If your measured U stays significantly above design U for a long period: either the TEMA fouling factors used were overly conservative for your specific service, or your process conditions are consistently milder than the design case. Neither is a problem — it means you have more capacity margin than you thought.
If the tubes become fouled, is it still possible for the U value to remain constant — could an increase in the tube-side convective coefficient cancel out the fouling resistance?

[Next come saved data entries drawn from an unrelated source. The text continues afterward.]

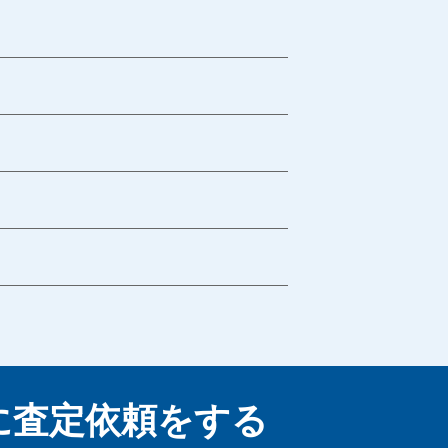
に
査定依頼をする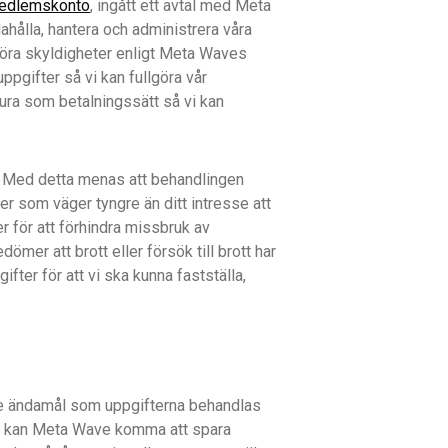
Medlemskonto
, ingått ett avtal med Meta
ahålla, hantera och administrera våra
llgöra skyldigheter enligt Meta Waves
ppgifter så vi kan fullgöra vår
tura som betalningssätt så vi kan
e. Med detta menas att behandlingen
r som väger tyngre än ditt intresse att
 för att förhindra missbruk av
er att brott eller försök till brott har
er för att vi ska kunna fastställa,
 de ändamål som uppgifterna behandlas
ver kan Meta Wave komma att spara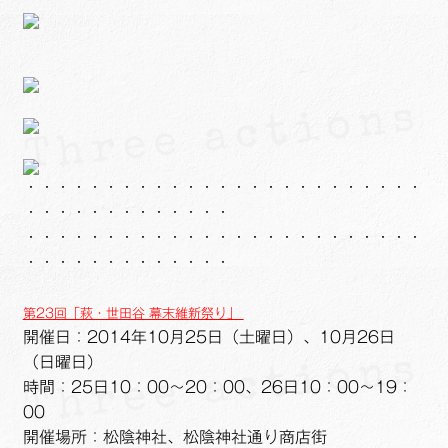
・・・・・・・・・・・・・・・・・・・・・・・・・
・・・・・・・・・・・・・
・・・・・・・・・・・・・・・・・・・・・・・・・
・・・・・・・・・・・・・
第23回「萩・世田谷 幕末維新祭り」
開催日：2014年10月25日（土曜日）、10月26日
（日曜日）
時間：25日10：00～20：00、26日10：00～19：
00
開催場所：松陰神社、松陰神社通り商店街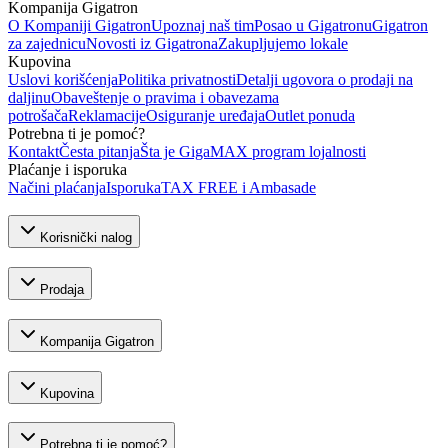
Kompanija Gigatron
O Kompaniji Gigatron
Upoznaj naš tim
Posao u Gigatronu
Gigatron
za zajednicu
Novosti iz Gigatrona
Zakupljujemo lokale
Kupovina
Uslovi korišćenja
Politika privatnosti
Detalji ugovora o prodaji na
daljinu
Obaveštenje o pravima i obavezama
potrošača
Reklamacije
Osiguranje uređaja
Outlet ponuda
Potrebna ti je pomoć?
Kontakt
Česta pitanja
Šta je GigaMAX program lojalnosti
Plaćanje i isporuka
Načini plaćanja
Isporuka
TAX FREE i Ambasade
Korisnički nalog
Prodaja
Kompanija Gigatron
Kupovina
Potrebna ti je pomoć?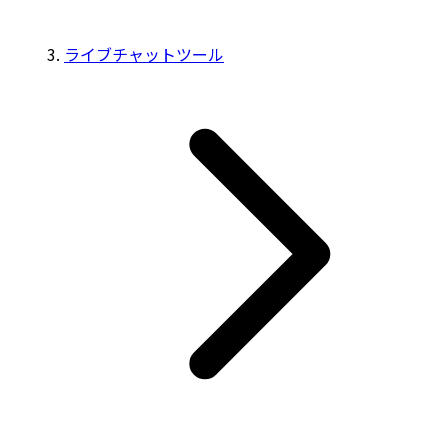
ライブチャットツール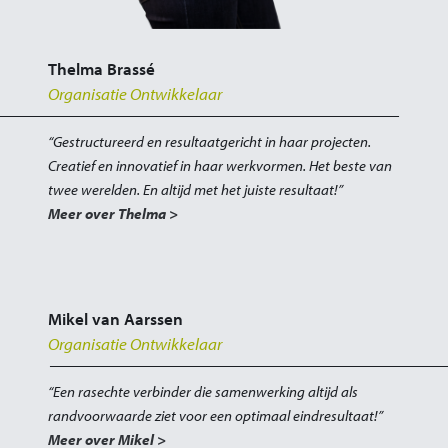
Thelma Brassé
Organisatie Ontwikkelaar
“Gestructureerd en resultaatgericht in haar projecten.
Creatief en innovatief in haar werkvormen. Het beste van
twee werelden. En altijd met het juiste resultaat!”
Meer over Thelma >
Mikel van Aarssen
Organisatie Ontwikkelaar
“Een rasechte verbinder die samenwerking altijd als
randvoorwaarde ziet voor een optimaal eindresultaat!”
Meer over Mikel >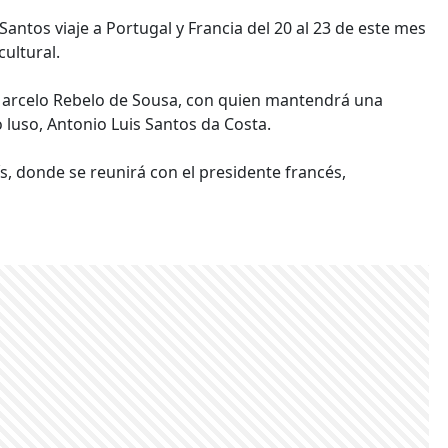
antos viaje a Portugal y Francia del 20 al 23 de este mes
ultural.
Marcelo Rebelo de Sousa, con quien mantendrá una
 luso, Antonio Luis Santos da Costa.
ís, donde se reunirá con el presidente francés,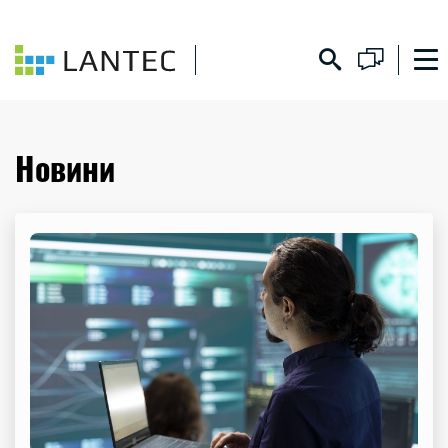
Новини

Theoretically yes, practically almost never significant enough to cancel the fouling effect. Here is the mechanism you are thinking of:
Fouling deposits reduce the tube inside diameter. If volumetric flow stays constant, velocity increases as cross-sectional area decreases. Higher velocity → higher Re → higher Nu → higher htube. So the convective coefficient does go up slightly as the tube fouls.
But here is why it does not cancel the fouling resistance:
Fouling Deposits Are Poor Conductors
Typical fouling deposits have thermal conductivity of 0.1–1.5 W/m·K versus ~50 W/m·K for steel. A 0.5 mm deposit has the thermal resistance of 25 mm of steel wall — a massive penalty.
The h Increase Is a Modest Effect
h ∝ V0.8 in turbulent flow. Reducing tube ID by 10% increases velocity by ~23% and h by only ~19%. The fouling resistance penalty is far larger than this recovery.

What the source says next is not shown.